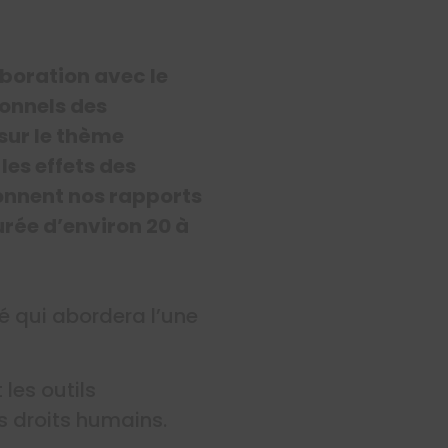
aboration avec le
ionnels des
sur le thème
les effets des
çonnent nos rapports
urée d’environ 20 à
é qui abordera l’une
 les outils
s droits humains.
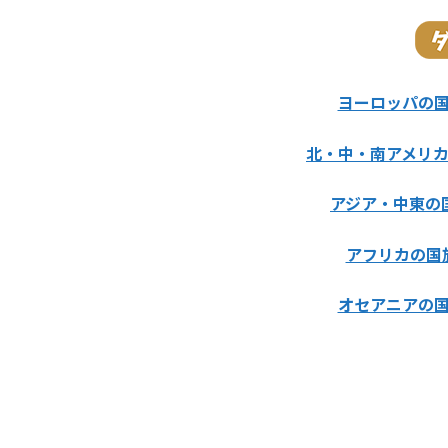
ヨーロッパの
北・中・南アメリ
アジア・中東の
アフリカの国
オセアニアの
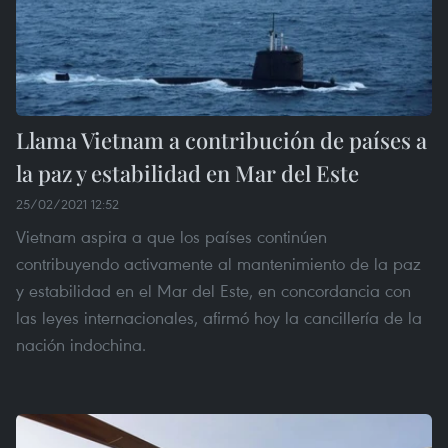
Llama Vietnam a contribución de países a
la paz y estabilidad en Mar del Este
25/02/2021 12:52
Vietnam aspira a que los países continúen
contribuyendo activamente al mantenimiento de la paz
y estabilidad en el Mar del Este, en concordancia con
las leyes internacionales, afirmó hoy la cancillería de la
nación indochina.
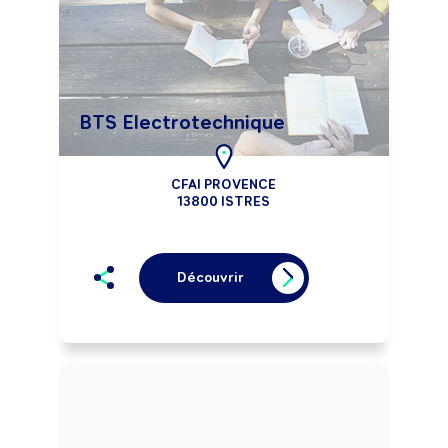
BTS Electrotechnique
CFAI PROVENCE
13800 ISTRES
Découvrir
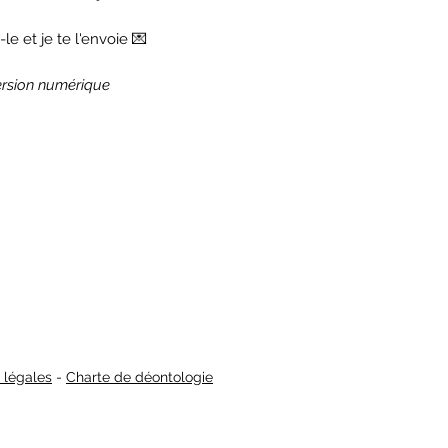
le et je te l'envoie 💌
ersion numérique
 légales
-
Charte de déontologie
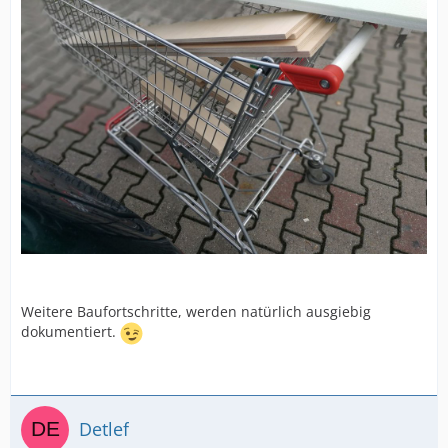
Weitere Baufortschritte, werden natürlich ausgiebig
dokumentiert.
Detlef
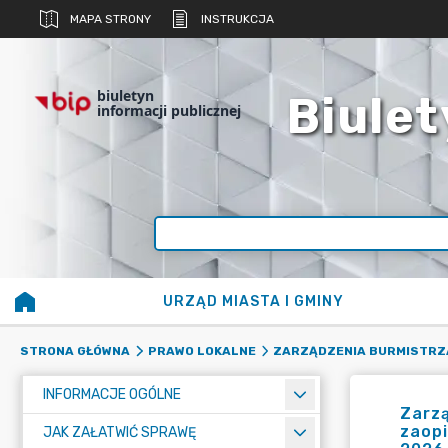
MAPA STRONY
INSTRUKCJA
biuletyn
Biulet
informacji publicznej
URZĄD MIASTA I GMINY
STRONA GŁÓWNA
PRAWO LOKALNE
ZARZĄDZENIA BURMISTRZ
INFORMACJE OGÓLNE
Zarzą
zaopi
JAK ZAŁATWIĆ SPRAWĘ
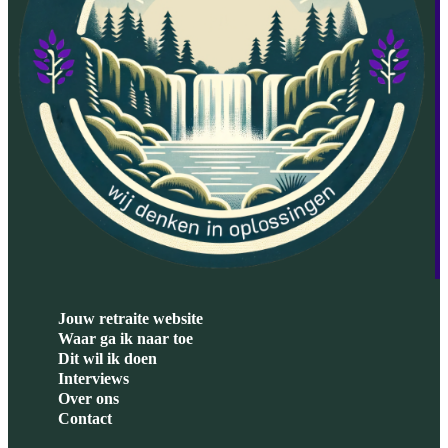
Jouw retraite website
Waar ga ik naar toe
Dit wil ik doen
Interviews
Over ons
Contact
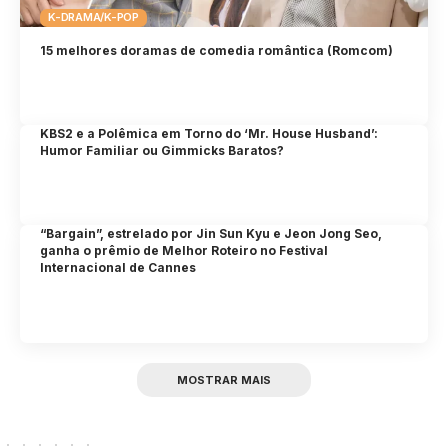
K-DRAMA/K-POP
15 melhores doramas de comedia romântica (Romcom)
KBS2 e a Polêmica em Torno do ‘Mr. House Husband’:
Humor Familiar ou Gimmicks Baratos?
“Bargain”, estrelado por Jin Sun Kyu e Jeon Jong Seo,
ganha o prêmio de Melhor Roteiro no Festival
Internacional de Cannes
MOSTRAR MAIS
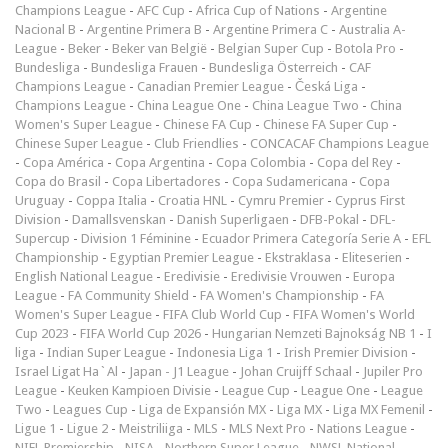
Champions League
-
AFC Cup
-
Africa Cup of Nations
-
Argentine
Nacional B
-
Argentine Primera B
-
Argentine Primera C
-
Australia A-
League
-
Beker
-
Beker van België
-
Belgian Super Cup
-
Botola Pro
-
Bundesliga
-
Bundesliga Frauen
-
Bundesliga Österreich
-
CAF
Champions League
-
Canadian Premier League
-
Česká Liga
-
Champions League
-
China League One
-
China League Two
-
China
Women's Super League
-
Chinese FA Cup
-
Chinese FA Super Cup
-
Chinese Super League
-
Club Friendlies
-
CONCACAF Champions League
-
Copa América
-
Copa Argentina
-
Copa Colombia
-
Copa del Rey
-
Copa do Brasil
-
Copa Libertadores
-
Copa Sudamericana
-
Copa
Uruguay
-
Coppa Italia
-
Croatia HNL
-
Cymru Premier
-
Cyprus First
Division
-
Damallsvenskan
-
Danish Superligaen
-
DFB-Pokal
-
DFL-
Supercup
-
Division 1 Féminine
-
Ecuador Primera Categoría Serie A
-
EFL
Championship
-
Egyptian Premier League
-
Ekstraklasa
-
Eliteserien
-
English National League
-
Eredivisie
-
Eredivisie Vrouwen
-
Europa
League
-
FA Community Shield
-
FA Women's Championship
-
FA
Women's Super League
-
FIFA Club World Cup
-
FIFA Women's World
Cup 2023
-
FIFA World Cup 2026
-
Hungarian Nemzeti Bajnokság NB 1
-
I
liga
-
Indian Super League
-
Indonesia Liga 1
-
Irish Premier Division
-
Israel Ligat Ha`Al
-
Japan - J1 League
-
Johan Cruijff Schaal
-
Jupiler Pro
League
-
Keuken Kampioen Divisie
-
League Cup
-
League One
-
League
Two
-
Leagues Cup
-
Liga de Expansión MX
-
Liga MX
-
Liga MX Femenil
-
Ligue 1
-
Ligue 2
-
Meistriliiga
-
MLS
-
MLS Next Pro
-
Nations League
-
NIFL Premiership
-
NISA
-
Northern Super League
-
NWSL National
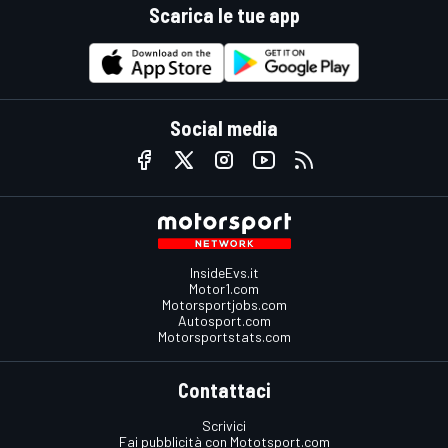
Scarica le tue app
Social media
InsideEvs.it
Motor1.com
Motorsportjobs.com
Autosport.com
Motorsportstats.com
Contattaci
Scrivici
Fai pubblicità con Mototsport.com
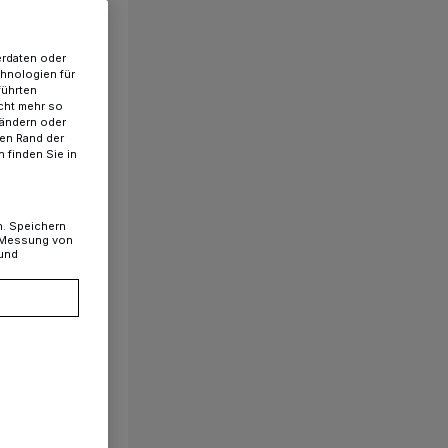
erdaten oder
chnologien für
führten
cht mehr so
 ändern oder
ren Rand der
 finden Sie in
n. Speichern
, Messung von
 und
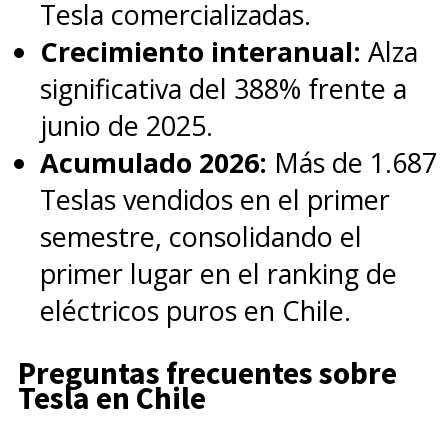
Tesla comercializadas.
Crecimiento interanual:
Alza
significativa del 388% frente a
junio de 2025.
Acumulado 2026:
Más de 1.687
Teslas vendidos en el primer
semestre, consolidando el
primer lugar en el ranking de
eléctricos puros en Chile.
Preguntas frecuentes sobre
Tesla en Chile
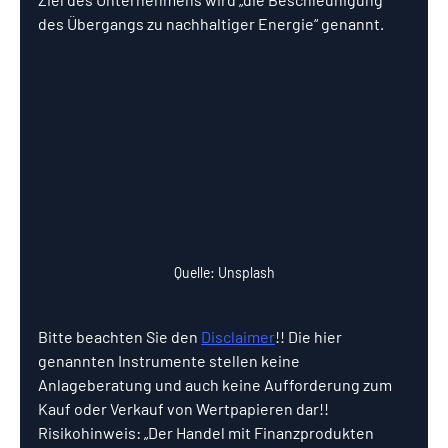
des Übergangs zu nachhaltiger Energie“ genannt.
Quelle: Unsplash
Bitte beachten Sie den 
Disclaimer
!! Die hier 
genannten Instrumente stellen keine 
Anlageberatung und auch keine Aufforderung zum 
Kauf oder Verkauf von Wertpapieren dar!! 
Risikohinweis: „Der Handel mit Finanzprodukten 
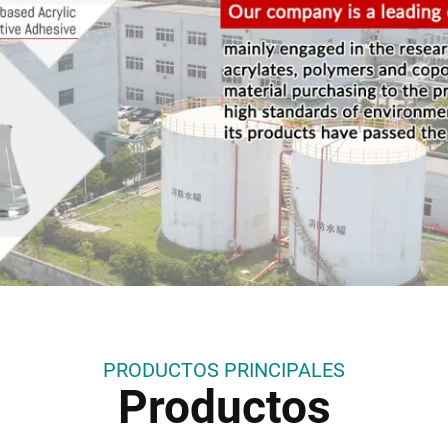
PRODUCTOS PRINCIPALES
Productos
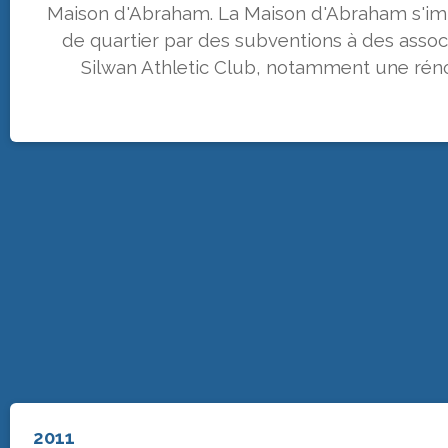
Maison d'Abraham. La Maison d'Abraham s'imp
de quartier par des subventions à des asso
Silwan Athletic Club, notamment une rén
2011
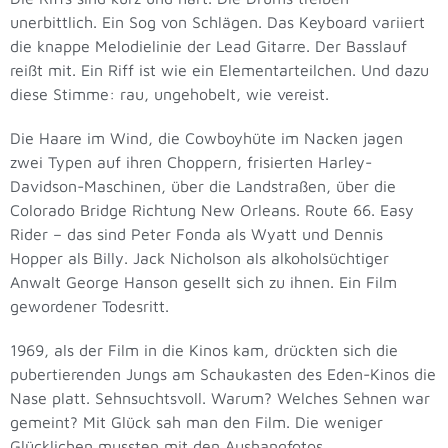
unerbittlich. Ein Sog von Schlägen. Das Keyboard variiert
die knappe Melodielinie der Lead Gitarre. Der Basslauf
reißt mit. Ein Riff ist wie ein Elementarteilchen. Und dazu
diese Stimme: rau, ungehobelt, wie vereist.
Die Haare im Wind, die Cowboyhüte im Nacken jagen
zwei Typen auf ihren Choppern, frisierten Harley-
Davidson-Maschinen, über die Landstraßen, über die
Colorado Bridge Richtung New Orleans. Route 66. Easy
Rider – das sind Peter Fonda als Wyatt und Dennis
Hopper als Billy. Jack Nicholson als alkoholsüchtiger
Anwalt George Hanson gesellt sich zu ihnen. Ein Film
gewordener Todesritt.
1969, als der Film in die Kinos kam, drückten sich die
pubertierenden Jungs am Schaukasten des Eden-Kinos die
Nase platt. Sehnsuchtsvoll. Warum? Welches Sehnen war
gemeint? Mit Glück sah man den Film. Die weniger
Glücklichen mussten mit den Aushangfotos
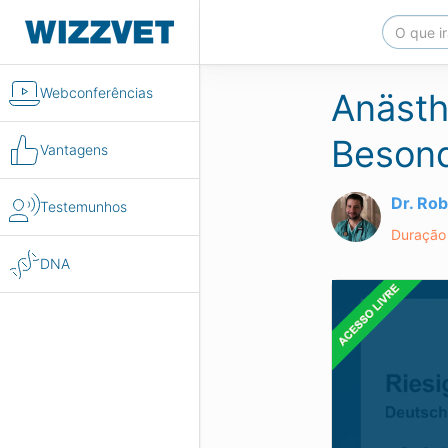
Webconferências
Anästh
Besond
Vantagens
Dr. Ro
Testemunhos
Duração 
DNA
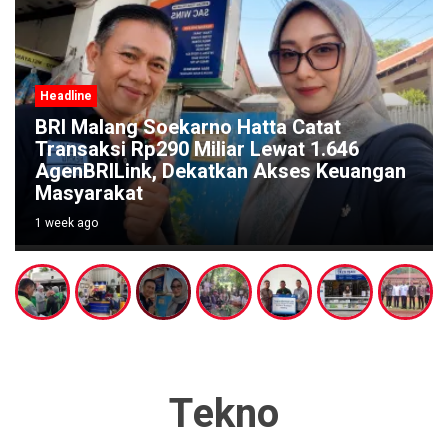
Headline
ekarno Hatta Catat
0 Miliar Lewat 1.646
Festival Kali Bra
Dekatkan Akses Keuangan
Pelestarian Sunga
di Titik Nol Sumb
1 week ago
Tekno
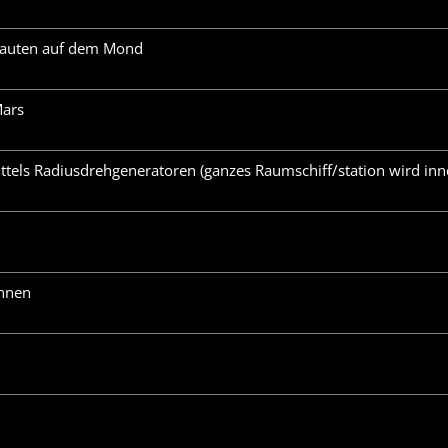
onauten auf dem Mond
Mars
ttels Radiusdrehgeneratoren (ganzes Raumschiff/station wird inn
onnen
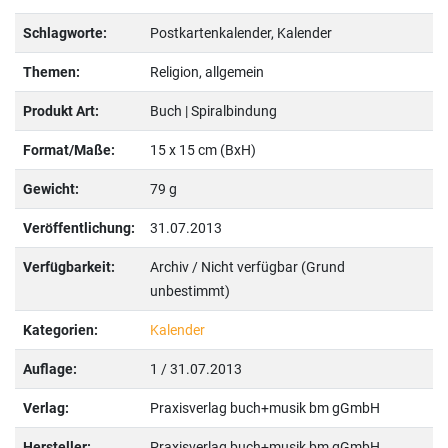
Schlagworte:
Postkartenkalender, Kalender
Themen:
Religion, allgemein
Produkt Art:
Buch | Spiralbindung
Format/Maße:
15 x 15 cm (BxH)
Gewicht:
79 g
Veröffentlichung:
31.07.2013
Verfügbarkeit:
Archiv / Nicht verfügbar (Grund
unbestimmt)
Kategorien:
Kalender
Auflage:
1 / 31.07.2013
Verlag:
Praxisverlag buch+musik bm gGmbH
Hersteller:
Praxisverlag buch+musik bm gGmbH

————————

**Problem to solve:**
Copy the data above line for line, skipping every picture.

**Response below:**
aboration avec le
ionnels des
sur le thème
les effets des
çonnent nos rapports
urée d’environ 20 à
é qui abordera l’une
 les outils
s droits humains.
ヨーロッパの
北・中・南アメリ
アジア・中東の
アフリカの国
オセアニアの
Llama Vietnam a contribución de países a
la paz y estabilidad en Mar del Este
25/02/2021 12:52
Vietnam aspira a que los países continúen
contribuyendo activamente al mantenimiento de la paz
y estabilidad en el Mar del Este, en concordancia con
las leyes internacionales, afirmó hoy la cancillería de la
nación indochina.
BTS Electrotechnique
CFAI PROVENCE
13800 ISTRES
Découvrir
le et je te l'envoie 💌
ersion numérique
 légales
-
Charte de déontologie
Weitere Baufortschritte, werden natürlich ausgiebig
dokumentiert.
Detlef
MAPA STRONY
INSTRUKCJA
biuletyn
Biulet
informacji publicznej
URZĄD MIASTA I GMINY
STRONA GŁÓWNA
PRAWO LOKALNE
ZARZĄDZENIA BURMISTRZ
INFORMACJE OGÓLNE
Zarzą
zaopi
JAK ZAŁATWIĆ SPRAWĘ
Jouw retraite website
Waar ga ik naar toe
Dit wil ik doen
Interviews
Over ons
Contact
K-DRAMA/K-POP
15 melhores doramas de comedia romântica (Romcom)
KBS2 e a Polêmica em Torno do ‘Mr. House Husband’:
Humor Familiar ou Gimmicks Baratos?
“Bargain”, estrelado por Jin Sun Kyu e Jeon Jong Seo,
ganha o prêmio de Melhor Roteiro no Festival
Internacional de Cannes
MOSTRAR MAIS
Champions League
-
AFC Cup
-
Africa Cup of Nations
-
Argentine
Nacional B
-
Argentine Primera B
-
Argentine Primera C
-
Australia A-
League
-
Beker
-
Beker van België
-
Belgian Super Cup
-
Botola Pro
-
Bundesliga
-
Bundesliga Frauen
-
Bundesliga Österreich
-
CAF
Champions League
-
Canadian Premier League
-
Česká Liga
-
Champions League
-
China League One
-
China League Two
-
China
Women's Super League
-
Chinese FA Cup
-
Chinese FA Super Cup
-
Chinese Super League
-
Club Friendlies
-
CONCACAF Champions League
-
Copa América
-
Copa Argentina
-
Copa Colombia
-
Copa del Rey
-
Copa do Brasil
-
Copa Libertadores
-
Copa Sudamericana
-
Copa
Uruguay
-
Coppa Italia
-
Croatia HNL
-
Cymru Premier
-
Cyprus First
Division
-
Damallsvenskan
-
Danish Superligaen
-
DFB-Pokal
-
DFL-
Supercup
-
Division 1 Féminine
-
Ecuador Primera Categoría Serie A
-
EFL
Championship
-
Egyptian Premier League
-
Ekstraklasa
-
Eliteserien
-
English National League
-
Eredivisie
-
Eredivisie Vrouwen
-
Europa
League
-
FA Community Shield
-
FA Women's Championship
-
FA
Women's Super League
-
FIFA Club World Cup
-
FIFA Women's World
Cup 2023
-
FIFA World Cup 2026
-
Hungarian Nemzeti Bajnokság NB 1
-
I
liga
-
Indian Super League
-
Indonesia Liga 1
-
Irish Premier Division
-
Israel Ligat Ha`Al
-
Japan - J1 League
-
Johan Cruijff Schaal
-
Jupiler Pro
League
-
Keuken Kampioen Divisie
-
League Cup
-
League One
-
League
Two
-
Leagues Cup
-
Liga de Expansión MX
-
Liga MX
-
Liga MX Femenil
-
Ligue 1
-
Ligue 2
-
Meistriliiga
-
MLS
-
MLS Next Pro
-
Nations League
-
NIFL Premiership
-
NISA
-
Northern Super League
-
NWSL National
Scarica le tue app
Social media
InsideEvs.it
Motor1.com
Motorsportjobs.com
Autosport.com
Motorsportstats.com
Contattaci
Scrivici
Fai pubblicità con Mototsport.com
erdaten oder
chnologien für
führten
cht mehr so
 ändern oder
ren Rand der
 finden Sie in
n. Speichern
, Messung von
 und
Tesla comercializadas.
Crecimiento interanual:
Alza
significativa del 388% frente a
junio de 2025.
Acumulado 2026:
Más de 1.687
Teslas vendidos en el primer
semestre, consolidando el
primer lugar en el ranking de
eléctricos puros en Chile.
Preguntas frecuentes sobre
Tesla en Chile
des Übergangs zu nachhaltiger Energie“ genannt.
Quelle: Unsplash
Bitte beachten Sie den 
Disclaimer
!! Die hier 
genannten Instrumente stellen keine 
Anlageberatung und auch keine Aufforderung zum 
Kauf oder Verkauf von Wertpapieren dar!! 
Risikohinweis: „Der Handel mit Finanzprodukten 
PRODUCTOS PRINCIPALES
Productos
Maison d'Abraham. La Maison d'Abraham s'imp
de quartier par des subventions à des asso
Silwan Athletic Club, notamment une rén
2011
unerbittlich. Ein Sog von Schlägen. Das Keyboard variiert
die knappe Melodielinie der Lead Gitarre. Der Basslauf
reißt mit. Ein Riff ist wie ein Elementarteilchen. Und dazu
diese Stimme: rau, ungehobelt, wie vereist.
Die Haare im Wind, die Cowboyhüte im Nacken jagen
zwei Typen auf ihren Choppern, frisierten Harley-
Davidson-Maschinen, über die Landstraßen, über die
Colorado Bridge Richtung New Orleans. Route 66. Easy
Rider – das sind Peter Fonda als Wyatt und Dennis
Hopper als Billy. Jack Nicholson als alkoholsüchtiger
Anwalt George Hanson gesellt sich zu ihnen. Ein Film
gewordener Todesritt.
1969, als der Film in die Kinos kam, drückten sich die
pubertierenden Jungs am Schaukasten des Eden-Kinos die
Nase platt. Sehnsuchtsvoll. Warum? Welches Sehnen war
gemeint? Mit Glück sah man den Film. Die weniger
Glücklichen mussten mit den Aushangfotos
Webconferências
Anästh
Besond
Vantagens
Dr. Ro
Testemunhos
Duração 
DNA
Headline
ekarno Hatta Catat
0 Miliar Lewat 1.646
Festival Kali Bra
Dekatkan Akses Keuangan
Pelestarian Sunga
di Titik Nol Sumb
1 week ago
Tekno
onauten auf dem Mond
Mars
ttels Radiusdrehgeneratoren (ganzes Raumschiff/station wird inn
onnen
Schlagworte:
Postkartenkalender, Kalender
Themen:
Religion, allgemein
Produkt Art:
Buch | Spiralbindung
Format/Maße:
15 x 15 cm (BxH)
Gewicht:
79 g
Veröffentlichung:
31.07.2013
Verfügbarkeit:
Archiv / Nicht verfügbar (Grund
unbestimmt)
Kategorien:
Kalender
Auflage:
1 / 31.07.2013
Verlag:
Praxisverlag buch+musik bm gGmbH
Hersteller:
Praxisverlag buch+musik bm gGmbH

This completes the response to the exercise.